R. What is really unique about Crimson Cup Coffee House is that we consider it as a “test kitchen,” where we regularly try new things with our customers to better understand the science of our industry. We test trends, techniques, and equipment to be successful before we roll them out onto our community. This way, we constantly get an insight from our customers about what they like. For example, we try different brewing methods. About a year ago, we created a brew bar in order to be able to offer pour-over coffee, and we have begun to share it with the community.
V. What are some ways that you teach others?

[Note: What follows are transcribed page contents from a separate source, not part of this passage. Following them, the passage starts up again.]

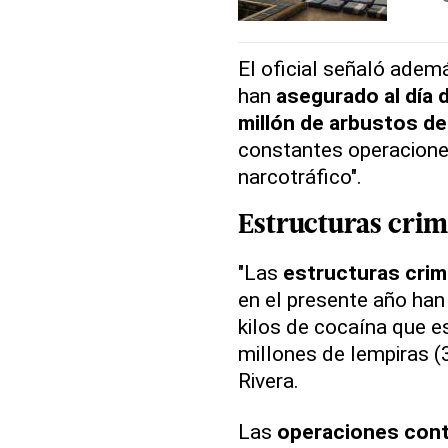
El oficial señaló adem
han
asegurado al día 
millón de arbustos de
constantes operaciones
narcotráfico".
Estructuras crim
"Las
estructuras crim
en el presente año ha
kilos de cocaína que e
millones de lempiras (
Rivera.
Las
operaciones contr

R. We teach what we call our “Seven Steps to Success” program. These “Seven Steps” are all pieces and parts that help the business owner to be effective -such as how to choose the right location, equipment, ingredients, and team among others. It might sound pretty basic, but when we start training people that have an existing job not related to coffee, or when we retrain current business owners, we find that many of these things seem to have been forgotten. For example, maybe the portion sizes got out of control and no one notices, or the fact that the menu has a drip coffee listed first instead of an espresso-based drink. In a nutshell, we teach to our “7 steps to success” in terms of opening and maintaining a profitable coffee shop business.
V. How many coffee shops do you currently support?

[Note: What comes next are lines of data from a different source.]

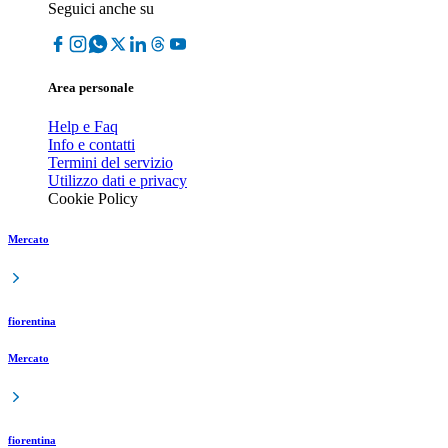
Seguici anche su
Area personale
Help e Faq
Info e contatti
Termini del servizio
Utilizzo dati e privacy
Cookie Policy
Mercato
fiorentina
Mercato
fiorentina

R. Right now we support about 260 independent business owners who run their own coffee shops; however, we are not a franchise. We don’t have any franchise fees or royalty. We provide true support free of charge.
V. Where and how does the consultation process take place?
R. We do it two different ways: We bring people here to our main roasting facility to train and teach them, or we go on-site to where they are located. We have a training manager here that travels if needed to offer permanent support and education to make sure that every one of our businesses stay on track. We also invite business owners to come in and visit our roasting facility. There they can see where our passion lies and how we have the structure for support. Then we take them to the Crimson Cup Coffee House, and show them the layout and the design that we have chosen. They communicate with the staff and the customers, so it is absolutely a huge part for us.
V. Your company has been doing consulting for more than 20 years. What do you think has changed in the market over the years?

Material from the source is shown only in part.